Women’s and family issue were brought further forward in 2024. The ripple effects of the Supreme Court’s Dobbs v. Jackson decision continue to reshape donor priorities across the political spectrum around these issues, and Melinda French Gates recently announced a commitment to give away $1 billion over the next two years in support of women and families.

Uncertainty looms large over the fall as well. Unrest on college campuses dominated headlines throughout the spring, as donors publicly criticized universities’ responses to antisemitism and protests on campus. Several donors have publicly stated reevaluations of their philanthropy, while others have announced large gifts to organizations outside the U.S. How these factors impact whether the education sector continues to grow remains to be seen. 

All of this takes place alongside a contested presidential election. While elections have been found to have mostly negligible effects on giving, the Do Good Institute at the University of Maryland has found voting inspires individuals to engage in other prosocial behaviors, such as volunteering and giving.
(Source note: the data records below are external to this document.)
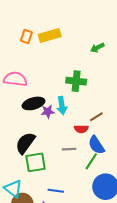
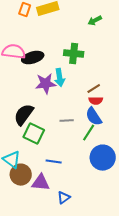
black ellipse: (33, 103) -> (33, 58), moved
purple star: (48, 112) -> (46, 84), size x1.5
red semicircle: (81, 129) -> (96, 101), moved
green square: (36, 162) -> (34, 134), turned 35

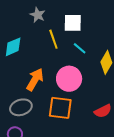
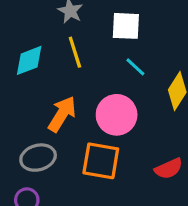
yellow line: (53, 39) -> (75, 52), moved

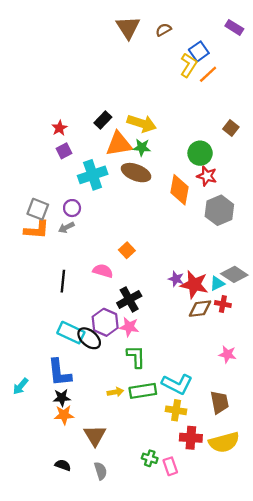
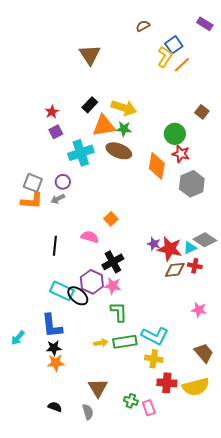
brown triangle: (128, 27) -> (90, 55), moved
brown trapezoid: (219, 402) -> (204, 353), moved, turned -30
brown triangle: (95, 435) -> (98, 388), moved

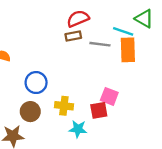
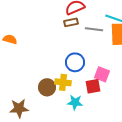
blue circle: (36, 83) -> (75, 62), moved
brown circle: (30, 112) -> (47, 87), moved

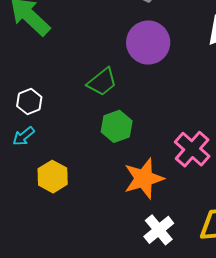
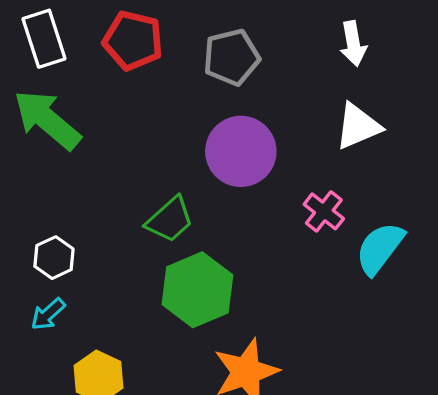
green hexagon: (117, 126) -> (197, 290), size x1.4
pink cross: (192, 149) -> (324, 211), moved, size x0.7

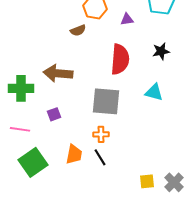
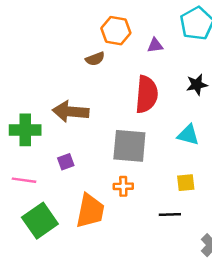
orange trapezoid: (74, 154) -> (90, 211), size x1.4
black line: (100, 157) -> (170, 214), moved, turned -60
yellow square: (147, 181) -> (186, 183), moved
That may change in an era of increased grassroots campaign support and hardened political division, but outreach to individuals who vote represents an opportunity for nonprofits wishing to pursue it. The outcome of the election and the policies of its winner will impact the needs nonprofits must address in ways that will shape philanthropy throughout the next four years. 

Philanthropy is Resilient 

Philanthropy proved resilient in 2023, a year overshadowed by uncertainty and a worrying 2022 Giving USA report, thanks—above all else—to the generosity of donors and the hard work of nonprofit leaders and fundraisers to match that generosity with meaningful impact. Generosity is embedded not just within the American spirit, but also deeply within our humanity. 

Through the uncertainty of 2024, we see incredible potential on the horizon for the nonprofit sector and those who support it. The opportunity to accelerate our sector through thoughtful fundraising practices and partnerships with donors remains bright.